NASA’s Cassini spacecraft, which plunged into Saturn’s atmosphere last month, destroying itself after a years’-long journey, first send some magnificent close-up pics of the giant planet back to earth.
Saturn’s graceful lanes of orbiting ice – its iconic rings – wind their way around the planet to pass beyond the horizon in this view from Cassini.
Diminutive Pandora, scarcely larger than a pixel here, can be seen orbiting just beyond the F ring in this image.
Also in this image is the gap between Saturn’s cloud tops and its innermost D ring through which Cassini would pass 22 times before ending its mission in spectacular fashion in 15 September.
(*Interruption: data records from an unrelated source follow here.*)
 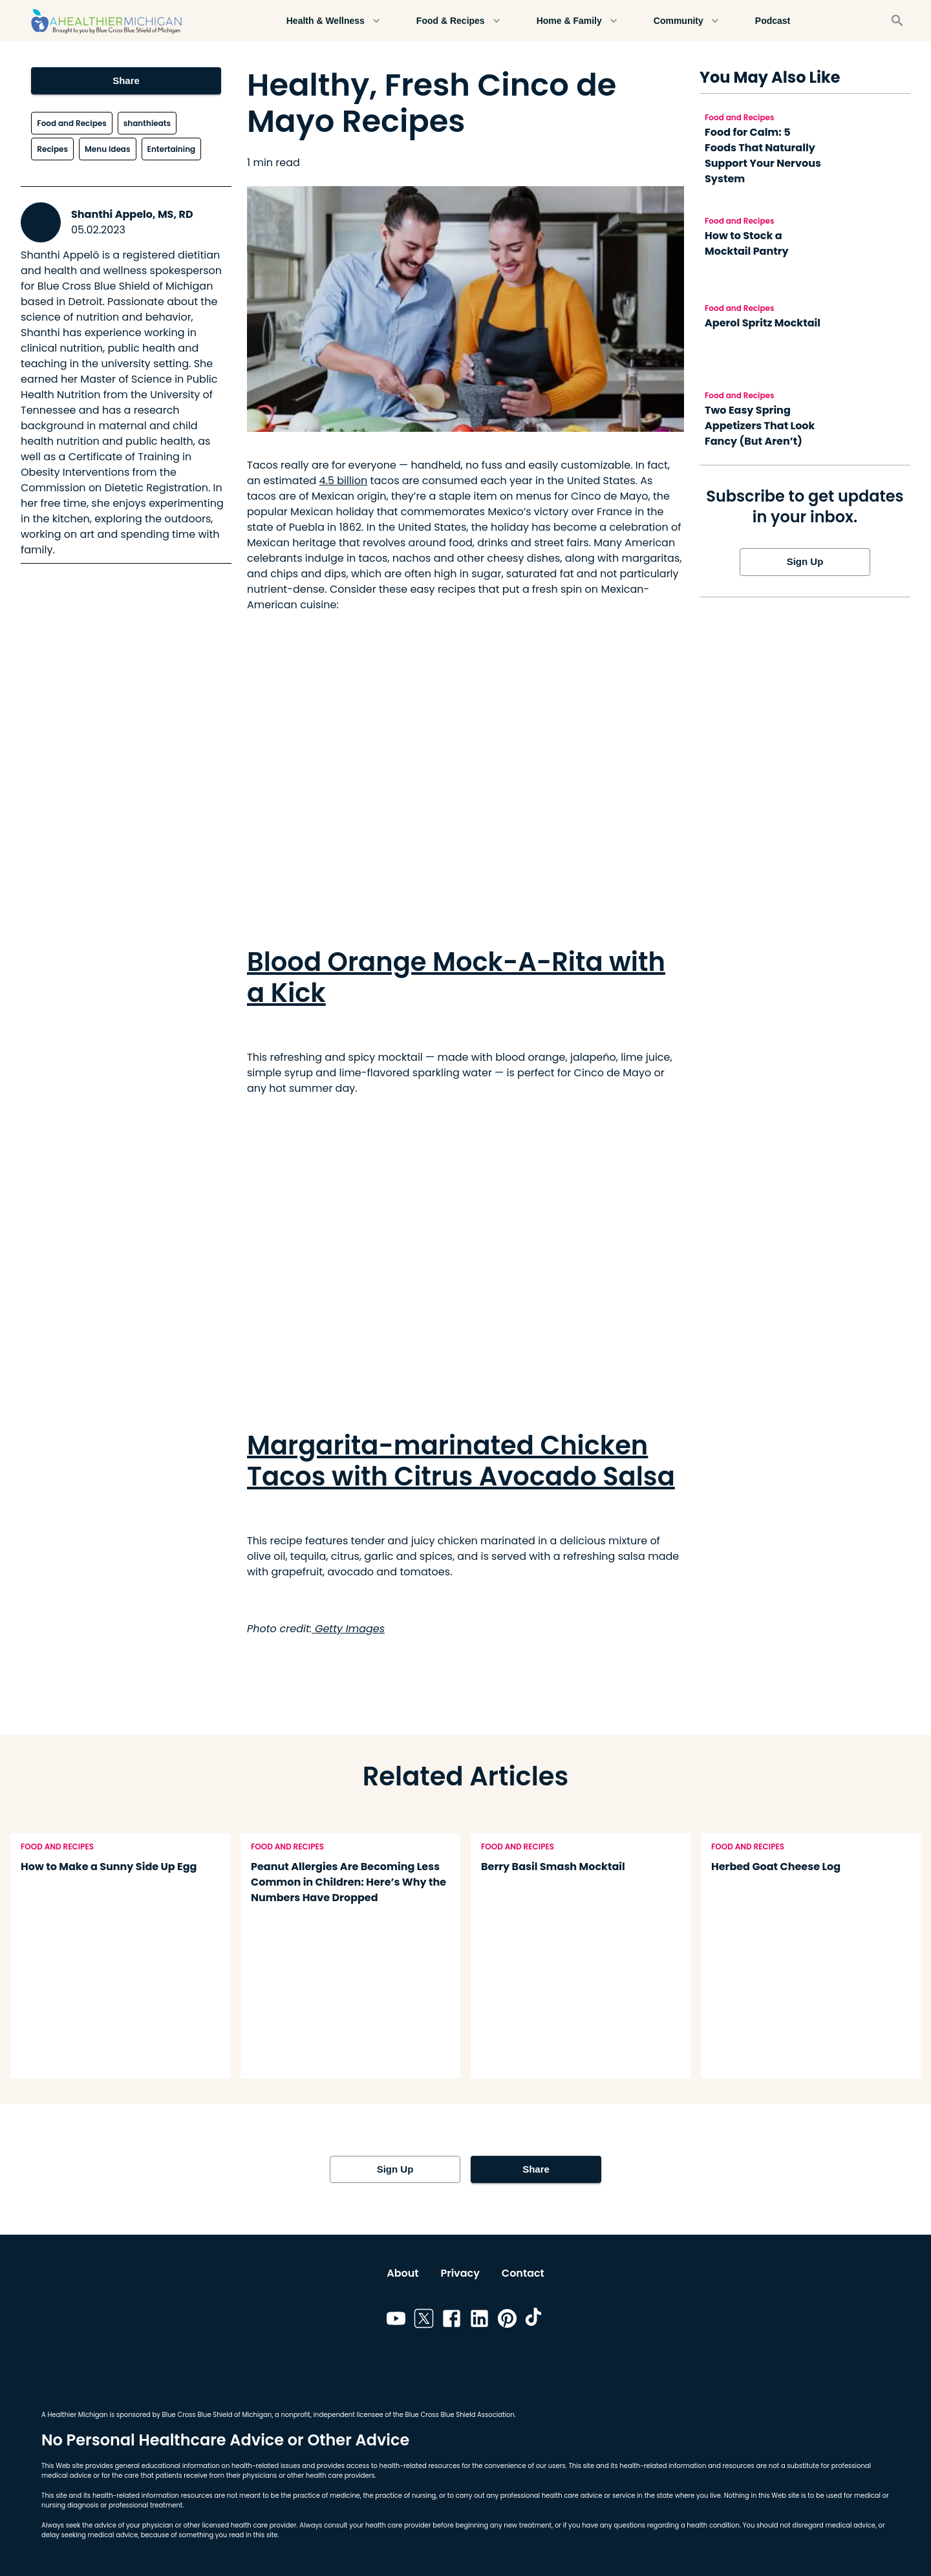 What do you see at coordinates (458, 21) in the screenshot?
I see `Food & Recipes` at bounding box center [458, 21].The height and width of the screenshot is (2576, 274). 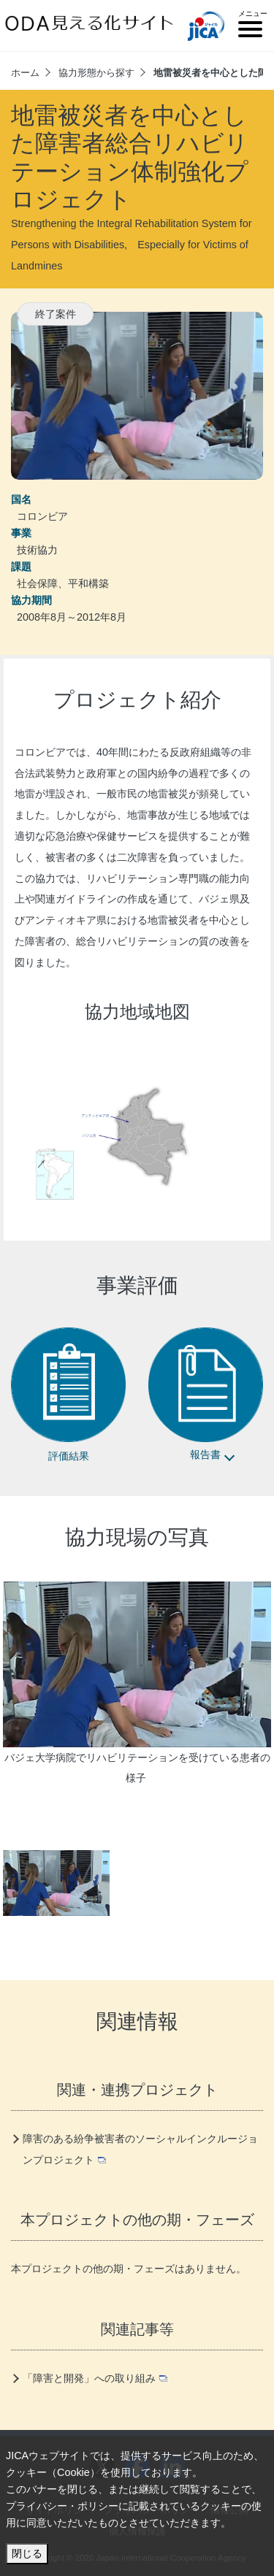 I want to click on 閉じる, so click(x=27, y=2553).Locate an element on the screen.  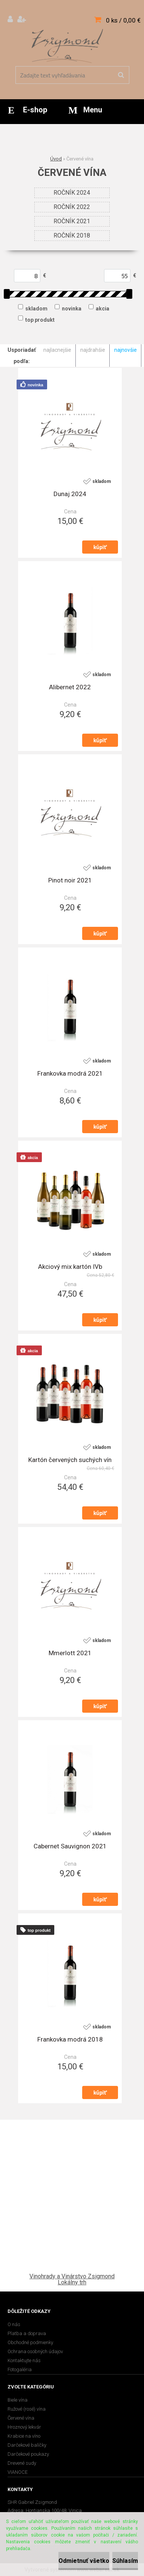
najdrahšie is located at coordinates (92, 350).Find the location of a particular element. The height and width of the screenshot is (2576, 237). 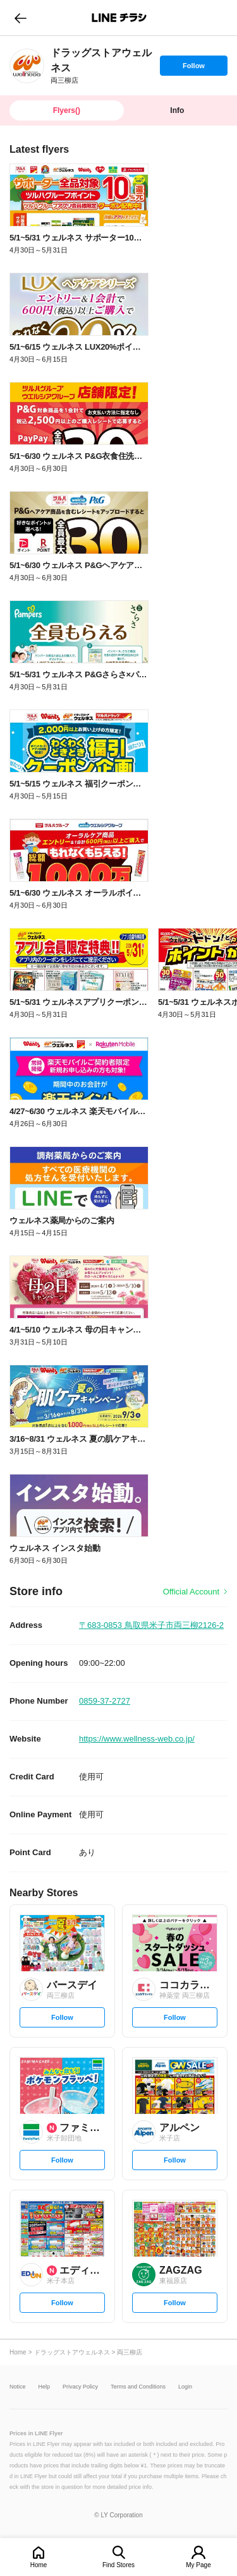

Notice is located at coordinates (17, 2387).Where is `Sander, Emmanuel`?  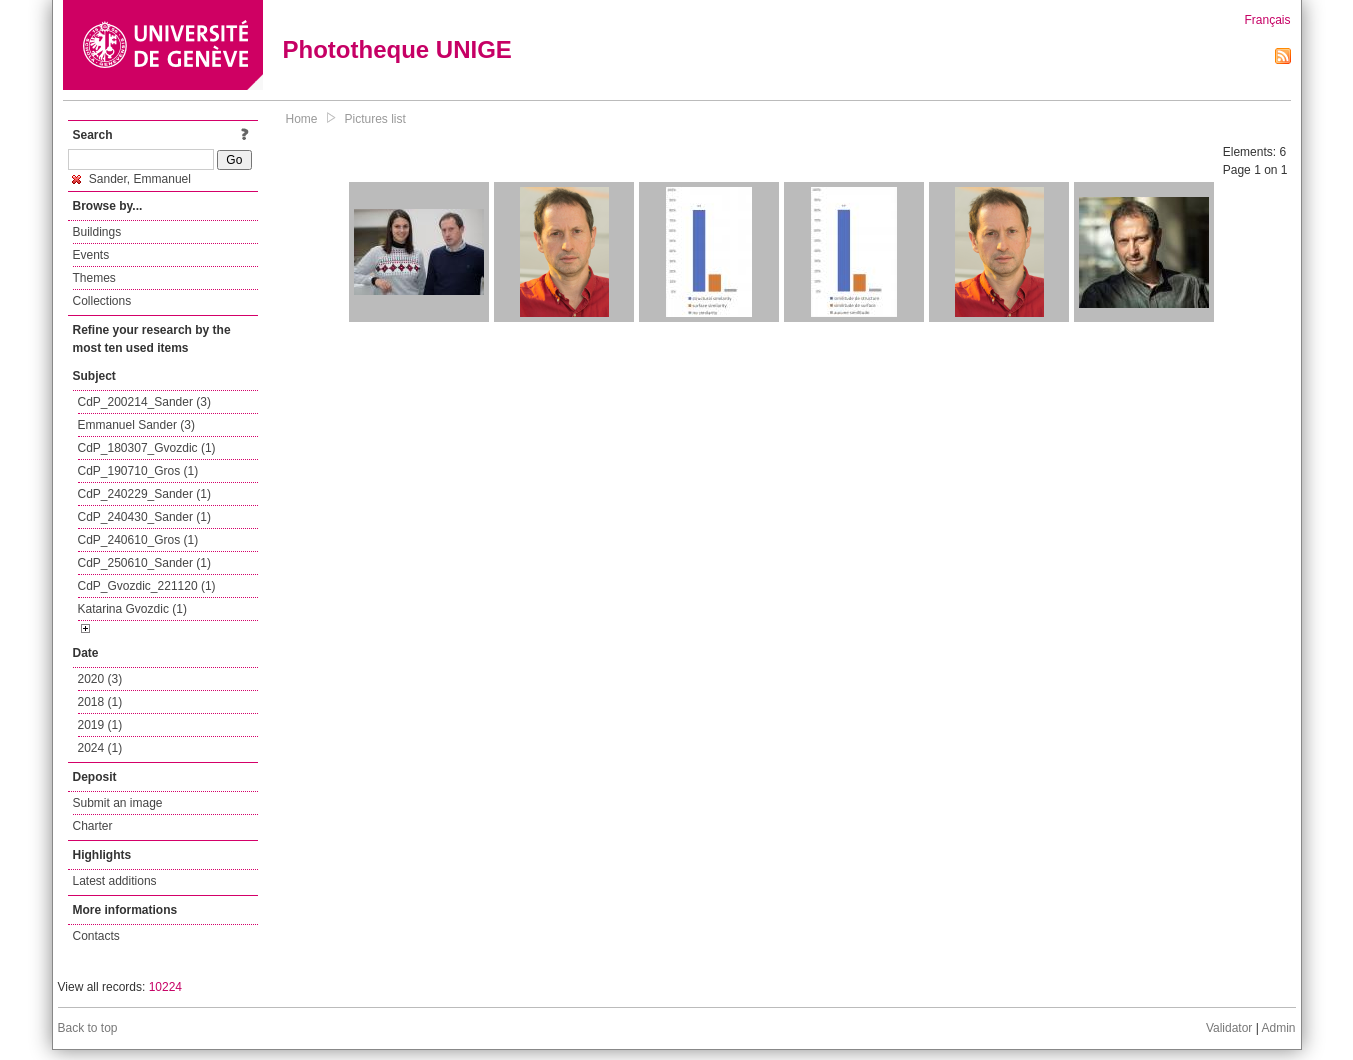 Sander, Emmanuel is located at coordinates (131, 179).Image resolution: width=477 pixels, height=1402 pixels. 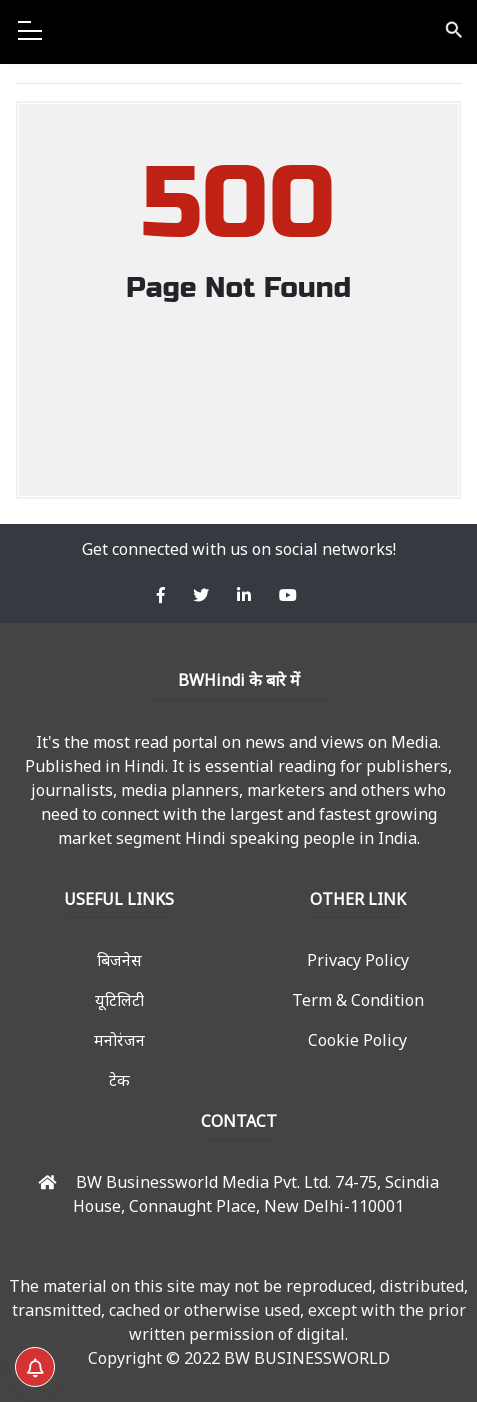 I want to click on यूटिलिटी, so click(x=119, y=1000). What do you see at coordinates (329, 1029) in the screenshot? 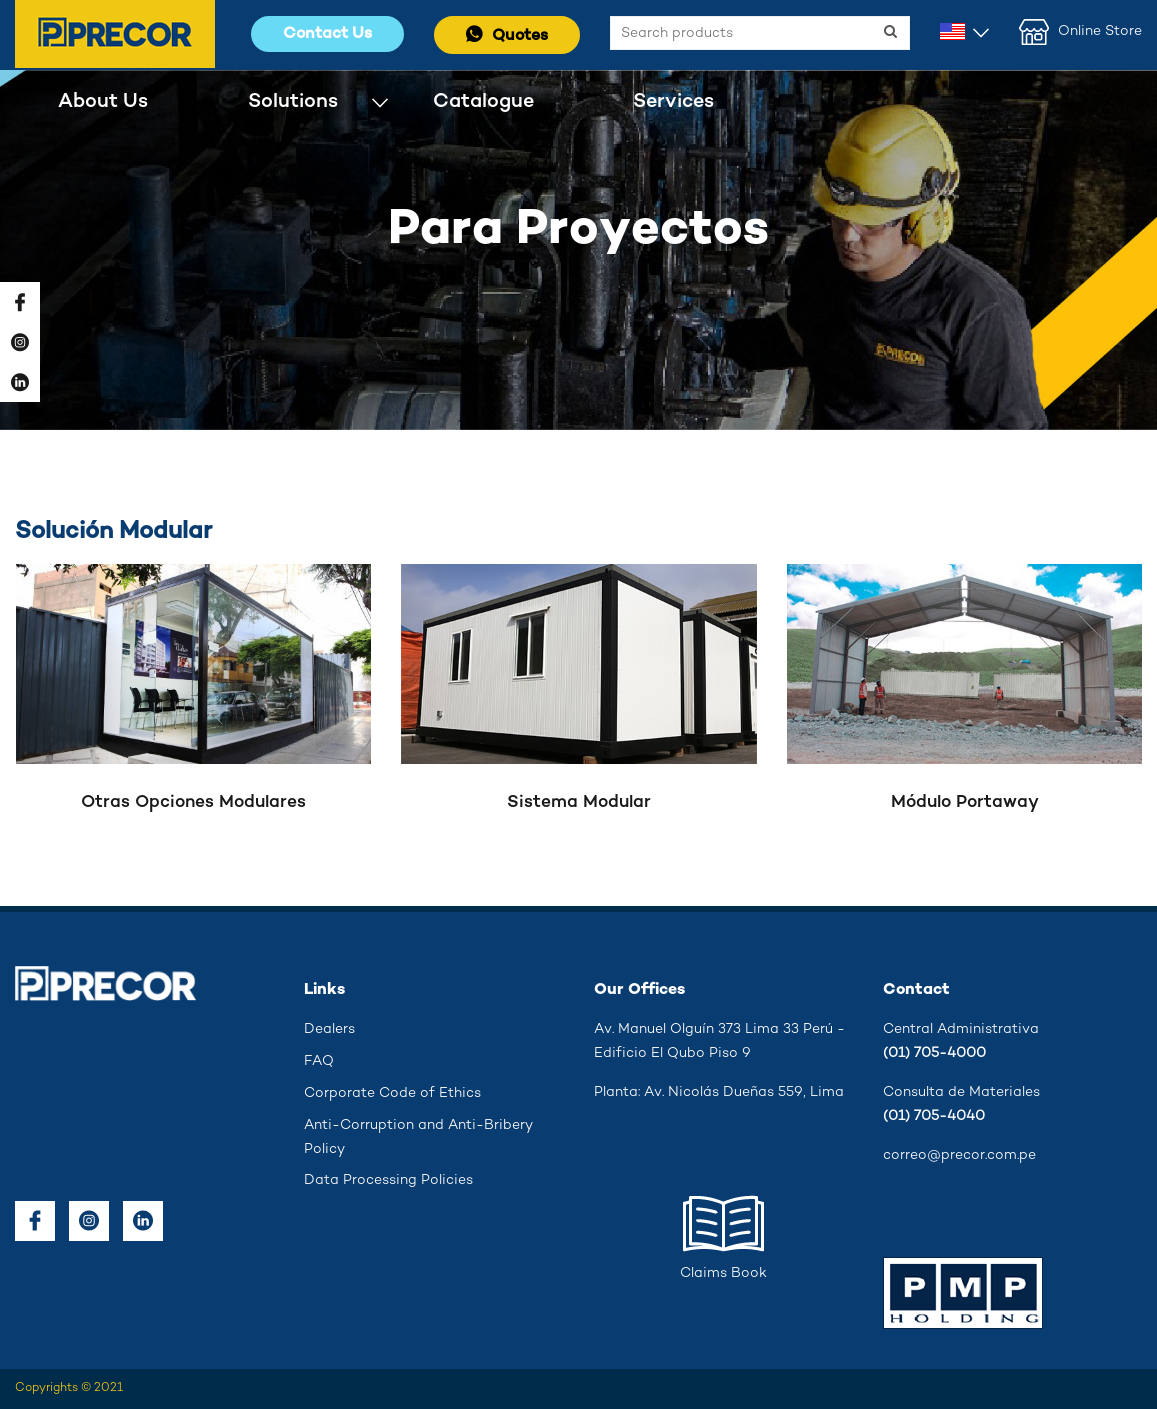
I see `Dealers` at bounding box center [329, 1029].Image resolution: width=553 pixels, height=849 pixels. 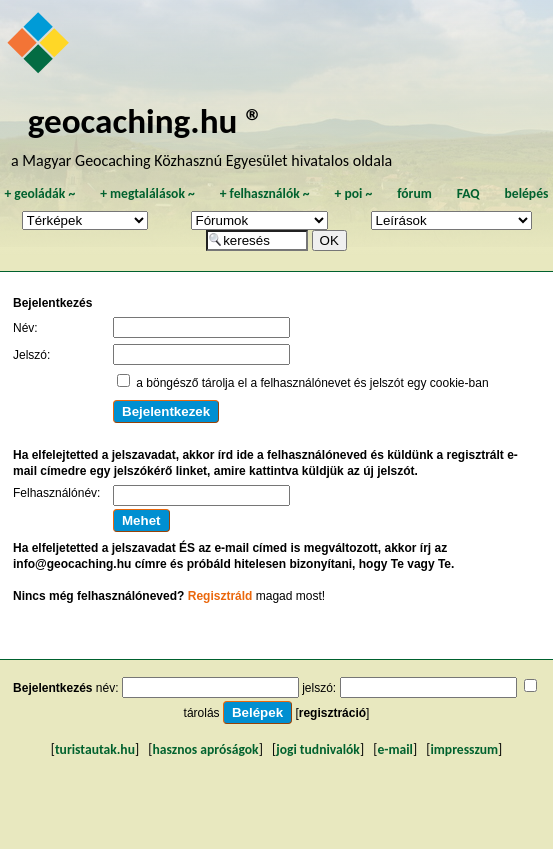 I want to click on poi, so click(x=353, y=193).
Scientists scoured images of this region, particularly those taken at the high phase (spacecraft-ring-Sun) angles, looking for material that might pose a hazard to the spacecraft.
This view looks toward the sunlit side of the rings from about 19 degrees above the ringplane. The image was taken in green light with the Cassini spacecraft wide-angle camera on 12 August 2017. Pandora was brightened by a factor of two to increase its visibility.
The view was obtained at a distance to Saturn of approximately 581,000 miles (935,000 kilometers) from Saturn. Image scale is 56km per pixel. The distance to Pandora was 1,1-millionkm for a scale of 66km per pixel.